Top of Information shown

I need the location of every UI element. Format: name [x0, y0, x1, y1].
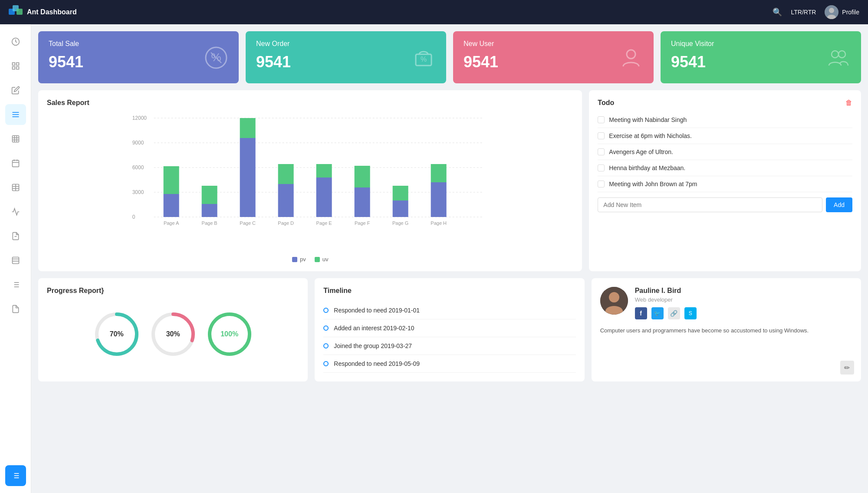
todo-add-button[interactable]: Add — [826, 197, 852, 212]
sidebar-item-grid[interactable] — [5, 128, 26, 149]
social-facebook-icon[interactable]: f — [635, 307, 647, 319]
timeline-text-2: Added an interest 2019-02-10 — [334, 325, 414, 332]
timeline-item-2: Added an interest 2019-02-10 — [323, 319, 575, 337]
svg-rect-14 — [12, 136, 19, 142]
sidebar-item-chart[interactable] — [5, 201, 26, 222]
logo-icon — [9, 5, 23, 19]
main-layout: Total Sale 9541 % New Order 9541 — [0, 24, 868, 493]
sidebar-item-edit[interactable] — [5, 80, 26, 101]
svg-text:Page H: Page H — [431, 220, 447, 226]
sidebar-item-menu[interactable] — [5, 104, 26, 125]
profile-socials: f 🐦 🔗 S — [635, 307, 697, 319]
svg-text:9000: 9000 — [132, 140, 144, 146]
timeline-item-4: Responded to need 2019-05-09 — [323, 355, 575, 373]
todo-checkbox-2[interactable] — [598, 132, 605, 139]
main-content: Total Sale 9541 % New Order 9541 — [31, 24, 868, 493]
svg-text:0: 0 — [132, 214, 135, 220]
stat-card-value: 9541 — [256, 53, 436, 71]
svg-text:Page F: Page F — [355, 220, 370, 226]
new-order-icon: % — [411, 46, 436, 75]
todo-item-1: Meeting with Nabindar Singh — [598, 112, 852, 128]
profile-label: Profile — [842, 9, 859, 16]
sidebar-item-form[interactable] — [5, 226, 26, 246]
timeline-dot-2 — [323, 325, 329, 331]
svg-text:%: % — [421, 56, 427, 63]
todo-checkbox-4[interactable] — [598, 164, 605, 171]
timeline-text-4: Responded to need 2019-05-09 — [334, 360, 420, 367]
bar-uv-0 — [164, 166, 179, 194]
legend-pv-dot — [292, 257, 297, 262]
svg-text:12000: 12000 — [132, 115, 147, 121]
todo-add-input[interactable] — [598, 197, 822, 212]
timeline-dot-4 — [323, 361, 329, 366]
svg-rect-19 — [12, 160, 19, 167]
legend-uv: uv — [315, 256, 329, 263]
todo-checkbox-3[interactable] — [598, 148, 605, 155]
todo-text-3: Avengers Age of Ultron. — [609, 148, 673, 155]
todo-item-3: Avengers Age of Ultron. — [598, 144, 852, 160]
timeline-item-3: Joined the group 2019-03-27 — [323, 337, 575, 355]
svg-rect-2 — [16, 9, 23, 15]
profile-button[interactable]: Profile — [825, 5, 859, 19]
sales-report-title: Sales Report — [47, 99, 573, 107]
stat-card-new-user: New User 9541 — [453, 31, 654, 83]
app-name: Ant Dashboard — [27, 8, 77, 16]
svg-point-50 — [838, 51, 845, 58]
bar-chart-svg: 12000 9000 6000 3000 0 — [47, 114, 573, 235]
todo-text-5: Meeting with John Brown at 7pm — [609, 181, 697, 187]
svg-point-75 — [609, 292, 619, 302]
third-row: Progress Report} 70% — [38, 278, 861, 381]
social-twitter-icon[interactable]: 🐦 — [651, 307, 664, 319]
sidebar-item-dashboard[interactable] — [5, 31, 26, 52]
bar-pv-6 — [393, 200, 408, 217]
todo-delete-icon[interactable]: 🗑 — [845, 99, 852, 107]
total-sale-icon: % — [204, 46, 228, 75]
sidebar-item-active-bottom[interactable] — [5, 465, 26, 486]
svg-text:Page A: Page A — [164, 220, 179, 226]
bar-uv-1 — [202, 186, 217, 204]
sidebar-item-file[interactable] — [5, 299, 26, 319]
sales-report-panel: Sales Report 12000 9000 6000 3000 0 — [38, 90, 582, 271]
todo-checkbox-1[interactable] — [598, 116, 605, 123]
bar-uv-3 — [278, 164, 294, 184]
stat-card-label: New Order — [256, 40, 436, 48]
social-link-icon[interactable]: 🔗 — [668, 307, 680, 319]
bar-pv-0 — [164, 194, 179, 217]
legend-pv: pv — [292, 256, 306, 263]
circle-100: 100% — [206, 310, 253, 358]
bar-uv-6 — [393, 186, 408, 200]
svg-text:6000: 6000 — [132, 164, 144, 171]
svg-rect-8 — [16, 63, 19, 66]
bar-pv-1 — [202, 204, 217, 217]
search-icon[interactable]: 🔍 — [773, 7, 782, 17]
timeline-text-3: Joined the group 2019-03-27 — [334, 342, 412, 349]
ltr-toggle[interactable]: LTR/RTR — [791, 9, 816, 16]
sidebar-item-table2[interactable] — [5, 250, 26, 271]
todo-text-2: Exercise at 6pm with Nicholas. — [609, 132, 692, 139]
todo-checkbox-5[interactable] — [598, 181, 605, 187]
sidebar-item-calendar[interactable] — [5, 153, 26, 174]
todo-text-1: Meeting with Nabindar Singh — [609, 116, 687, 123]
profile-panel: Pauline I. Bird Web developer f 🐦 🔗 S Co… — [592, 278, 861, 381]
todo-header: Todo 🗑 — [598, 99, 852, 107]
timeline-dot-3 — [323, 343, 329, 348]
chart-legend: pv uv — [47, 256, 573, 263]
sidebar-item-table[interactable] — [5, 177, 26, 198]
svg-text:Page D: Page D — [278, 220, 294, 226]
app-logo: Ant Dashboard — [9, 5, 773, 19]
social-skype-icon[interactable]: S — [684, 307, 697, 319]
svg-text:3000: 3000 — [132, 189, 144, 195]
sidebar-item-list[interactable] — [5, 274, 26, 295]
profile-top: Pauline I. Bird Web developer f 🐦 🔗 S — [600, 287, 852, 319]
profile-description: Computer users and programmers have beco… — [600, 326, 852, 335]
svg-rect-28 — [12, 257, 19, 264]
timeline-item-1: Responded to need 2019-01-01 — [323, 302, 575, 319]
circle-100-label: 100% — [220, 330, 238, 338]
svg-rect-10 — [12, 67, 15, 69]
sales-chart: 12000 9000 6000 3000 0 — [47, 114, 573, 253]
progress-circles: 70% 30% 100% — [47, 302, 299, 367]
todo-item-2: Exercise at 6pm with Nicholas. — [598, 128, 852, 144]
profile-edit-icon[interactable]: ✏ — [840, 361, 854, 375]
sidebar-item-layout[interactable] — [5, 56, 26, 76]
profile-info: Pauline I. Bird Web developer f 🐦 🔗 S — [635, 287, 697, 319]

Bottom of Information shown

Your answer should be the lines of the records that hold the string "icon".

social-facebook-icon[interactable]: f — [635, 307, 647, 319]
logo-icon — [9, 5, 23, 19]
new-order-icon: % — [411, 46, 436, 75]
social-twitter-icon[interactable]: 🐦 — [651, 307, 664, 319]
todo-delete-icon[interactable]: 🗑 — [845, 99, 852, 107]
total-sale-icon: % — [204, 46, 228, 75]
social-link-icon[interactable]: 🔗 — [668, 307, 680, 319]
search-icon[interactable]: 🔍 — [773, 7, 782, 17]
social-skype-icon[interactable]: S — [684, 307, 697, 319]
profile-edit-icon[interactable]: ✏ — [840, 361, 854, 375]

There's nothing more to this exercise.